See, this is a perfect example of your feigned inability to read and comprehend what I have posted. Not only have you chosen to ignore the context of the time frame I am talking about in a particular post … of which I have been very clear on each time I stated a time frame … but you now have conflated “playing stupid” as “being stupid.” I absolutely don’t think you are stupid, but you most certainly playing that game by continuing to deliberately misrepresent what I post by replacing the meaning of my words with your own in your rebuttals. Don’t be dishonest indeed.

obviously shoddy research.

this is brief, but it gets to the gist of it.

I’m fairly certain New Zealand, the Andes and China are not in the N Atlantic region. Those who claim the affect was local are the ones who do not have evidence to back up those claims. They claim it was local by ignoring the studies that show it wasn’t and claiming there is no not enough evidence to show it was global. Some evidence however is better than a total lack of evidence due to a general lack of interest withing the agw community driven by their own narrative of denial about the period.

meant to attach this

Yes, so what is causing the warming today?

From that we can glean that the rate of temperature increase over the last 50 years is probably the greatest in the last 5000. But the same conclusion cannot be drawn from the sketchy data going back 2 million years. The precision and density of the proxy data gets worse and worse the farther back in time it goes, meaning the less capable it becomes to be able to identify short term trends to compare to what is occurring today.

My point is you would not need that much stratification of data. If the data by centuries shows slower warming that today, the decade data doesn’t really matter, does it?

Wait a second. Samm assured me that nobody was arguing for an orbiting body coming near Earth periodically to tug our orbit and effect climate change.

of course it does. the gas mixing in older cores spans millennia, the ones you’re trying to gauge decadal shifts from span centuries. a decadal shift that only lasts for a portion of the time encapsulated would not register true. It is simply not possible to isolate a decadal shift in temperature in proxies that old. They may know the temperature went up, but they have no idea exactly when and no idea how fast nor do they have any idea as to duration. They may know it was generally 1 degree warmer over the period encapsulated but they don’t know if the temperature shot up 2 degrees and then back down, they don’t know if it was 2 degrees warmer for 50 of those years and 1 degree cooler for another 50. There is no way of knowing, it is unkowable.
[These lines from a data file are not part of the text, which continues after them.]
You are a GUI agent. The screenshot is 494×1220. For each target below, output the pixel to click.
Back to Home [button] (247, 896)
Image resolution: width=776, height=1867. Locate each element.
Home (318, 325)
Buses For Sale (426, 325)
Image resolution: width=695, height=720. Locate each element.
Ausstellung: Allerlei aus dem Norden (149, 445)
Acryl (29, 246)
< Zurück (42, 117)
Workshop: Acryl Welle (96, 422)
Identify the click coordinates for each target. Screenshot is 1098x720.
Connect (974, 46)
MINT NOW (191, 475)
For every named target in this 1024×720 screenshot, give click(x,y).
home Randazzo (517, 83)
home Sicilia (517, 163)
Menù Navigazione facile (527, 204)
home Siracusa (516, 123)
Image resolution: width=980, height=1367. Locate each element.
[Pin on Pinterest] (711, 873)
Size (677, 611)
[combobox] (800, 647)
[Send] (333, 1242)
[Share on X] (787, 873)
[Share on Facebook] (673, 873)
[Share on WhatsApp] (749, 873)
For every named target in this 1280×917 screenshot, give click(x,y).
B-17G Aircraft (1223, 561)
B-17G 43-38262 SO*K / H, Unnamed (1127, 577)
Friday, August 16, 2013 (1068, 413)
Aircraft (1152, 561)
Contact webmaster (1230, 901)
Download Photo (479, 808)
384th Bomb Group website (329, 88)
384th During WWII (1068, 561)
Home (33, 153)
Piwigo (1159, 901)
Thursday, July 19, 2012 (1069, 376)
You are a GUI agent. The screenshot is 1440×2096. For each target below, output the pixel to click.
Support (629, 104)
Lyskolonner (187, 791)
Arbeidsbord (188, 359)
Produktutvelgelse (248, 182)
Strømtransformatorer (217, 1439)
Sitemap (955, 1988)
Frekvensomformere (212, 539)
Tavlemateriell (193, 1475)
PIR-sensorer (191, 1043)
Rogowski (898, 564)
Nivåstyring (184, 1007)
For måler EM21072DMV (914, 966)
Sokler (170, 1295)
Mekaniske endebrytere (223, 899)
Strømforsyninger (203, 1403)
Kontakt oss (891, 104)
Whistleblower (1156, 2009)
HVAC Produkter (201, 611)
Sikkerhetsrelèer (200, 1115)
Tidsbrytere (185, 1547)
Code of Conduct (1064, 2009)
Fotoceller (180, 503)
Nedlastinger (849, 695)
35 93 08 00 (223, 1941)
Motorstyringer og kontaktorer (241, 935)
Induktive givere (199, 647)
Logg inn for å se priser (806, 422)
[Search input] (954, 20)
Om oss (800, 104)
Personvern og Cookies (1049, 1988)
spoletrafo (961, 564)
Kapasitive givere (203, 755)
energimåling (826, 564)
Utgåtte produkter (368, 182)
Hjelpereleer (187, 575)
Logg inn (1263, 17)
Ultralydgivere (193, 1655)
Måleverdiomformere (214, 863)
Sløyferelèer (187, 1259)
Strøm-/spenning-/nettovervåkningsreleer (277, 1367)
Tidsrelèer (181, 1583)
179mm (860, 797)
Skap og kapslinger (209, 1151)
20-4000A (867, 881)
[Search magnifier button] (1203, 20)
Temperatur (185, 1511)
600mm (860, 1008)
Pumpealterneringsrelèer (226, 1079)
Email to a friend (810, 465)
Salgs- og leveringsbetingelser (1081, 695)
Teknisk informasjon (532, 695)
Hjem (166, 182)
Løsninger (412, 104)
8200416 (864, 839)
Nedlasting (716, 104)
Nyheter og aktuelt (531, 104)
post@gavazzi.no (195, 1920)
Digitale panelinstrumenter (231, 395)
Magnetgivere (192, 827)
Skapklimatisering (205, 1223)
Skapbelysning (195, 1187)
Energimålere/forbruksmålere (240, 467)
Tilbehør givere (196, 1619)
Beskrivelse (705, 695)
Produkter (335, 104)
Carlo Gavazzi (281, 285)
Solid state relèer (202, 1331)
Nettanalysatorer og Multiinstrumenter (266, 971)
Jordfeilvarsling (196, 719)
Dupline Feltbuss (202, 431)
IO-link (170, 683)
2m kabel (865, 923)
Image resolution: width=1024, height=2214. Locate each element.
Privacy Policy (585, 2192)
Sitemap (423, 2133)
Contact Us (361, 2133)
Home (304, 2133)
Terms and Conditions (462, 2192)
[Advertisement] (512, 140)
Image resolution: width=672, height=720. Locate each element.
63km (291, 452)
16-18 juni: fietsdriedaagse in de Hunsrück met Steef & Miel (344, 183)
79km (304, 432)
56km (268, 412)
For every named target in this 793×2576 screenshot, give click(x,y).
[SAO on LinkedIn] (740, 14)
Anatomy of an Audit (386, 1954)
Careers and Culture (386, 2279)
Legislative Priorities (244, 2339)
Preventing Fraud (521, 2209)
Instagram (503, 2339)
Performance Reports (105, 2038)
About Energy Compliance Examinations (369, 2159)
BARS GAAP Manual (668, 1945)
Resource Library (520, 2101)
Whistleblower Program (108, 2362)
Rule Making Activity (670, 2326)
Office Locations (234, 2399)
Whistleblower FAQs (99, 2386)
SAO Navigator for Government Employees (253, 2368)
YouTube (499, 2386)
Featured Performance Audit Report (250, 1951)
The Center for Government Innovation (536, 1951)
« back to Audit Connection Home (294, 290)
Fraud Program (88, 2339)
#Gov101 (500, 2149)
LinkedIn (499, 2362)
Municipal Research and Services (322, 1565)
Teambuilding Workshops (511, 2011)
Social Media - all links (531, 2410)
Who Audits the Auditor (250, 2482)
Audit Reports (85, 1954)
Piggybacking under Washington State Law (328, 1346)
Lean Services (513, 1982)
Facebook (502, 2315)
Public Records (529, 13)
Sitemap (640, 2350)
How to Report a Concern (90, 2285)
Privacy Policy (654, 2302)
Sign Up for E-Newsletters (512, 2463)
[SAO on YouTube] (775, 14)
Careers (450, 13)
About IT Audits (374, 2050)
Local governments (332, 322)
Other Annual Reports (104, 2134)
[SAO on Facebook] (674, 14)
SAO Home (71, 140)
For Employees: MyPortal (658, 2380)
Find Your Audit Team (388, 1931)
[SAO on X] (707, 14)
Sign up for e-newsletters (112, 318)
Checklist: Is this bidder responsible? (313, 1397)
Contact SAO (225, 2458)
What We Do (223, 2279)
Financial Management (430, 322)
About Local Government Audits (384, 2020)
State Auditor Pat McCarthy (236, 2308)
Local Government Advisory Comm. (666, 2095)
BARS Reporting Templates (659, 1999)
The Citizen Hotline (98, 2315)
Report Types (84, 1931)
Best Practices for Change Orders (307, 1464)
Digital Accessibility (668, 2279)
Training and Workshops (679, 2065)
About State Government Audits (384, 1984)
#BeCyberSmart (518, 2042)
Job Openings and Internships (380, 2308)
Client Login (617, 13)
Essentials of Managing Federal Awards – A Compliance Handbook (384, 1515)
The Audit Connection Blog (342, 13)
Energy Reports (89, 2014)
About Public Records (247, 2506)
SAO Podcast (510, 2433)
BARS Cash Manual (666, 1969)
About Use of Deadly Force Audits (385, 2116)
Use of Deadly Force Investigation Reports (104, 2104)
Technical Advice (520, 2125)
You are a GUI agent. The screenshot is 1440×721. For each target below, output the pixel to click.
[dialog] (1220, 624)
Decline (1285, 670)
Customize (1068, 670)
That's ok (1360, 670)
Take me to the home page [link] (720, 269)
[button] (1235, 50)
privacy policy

Interesting. Have you analyzed the data to see if they have the sort of variation (shooting up, down) that you are proposing? Odds are good that they would see that. Regardless, with more data, those sorts of variations are smoothed out to get longer term averages and trends.

Do you think the climate researchers have thought about your concern at all?

Whatever you think of climate change, can we all just agree that life would be better if we all drove these

The Northwest Passage is not in the North Atlantic. The Roman and Medieval warm periods may have been regional, but only if you consider the Northern Hemisphere a region.

I think that’s called weather and the seasons. :stuck_out_tongue:

odds are not good that they would see it because its not possible to see. those little slivers they shave from cores do not represent a moment in time. because of pressure and mixing the deeper (and older) the core sample is taken from the more time is encapsulated in the sliver of core. the oldest ones represent millennia. the ones we’re talking about would represent centuries. they cannot be divided further so there is no possible way to determine decadal shifts from them

It was regional. Global reconstructions of the climate during the time indicate there was a small warming trend but not anywhere near the scale of what we were seeing.

I’m not replacing the meaning of your words. Million means one thing and billion means another.

false. is the NW passage open today? it was then.

Context Dantes … context.

Today? Not sure. It was open frequently in the last decade.

https://www.climate.gov/news-features/event-tracker/northwest-passage-clear-ice-again-2016

the northern hemisphere, new zealand, australia, china… this are well known north atlantic outposts

The context was a NEO affecting our climate two million years ago. The context didn’t change.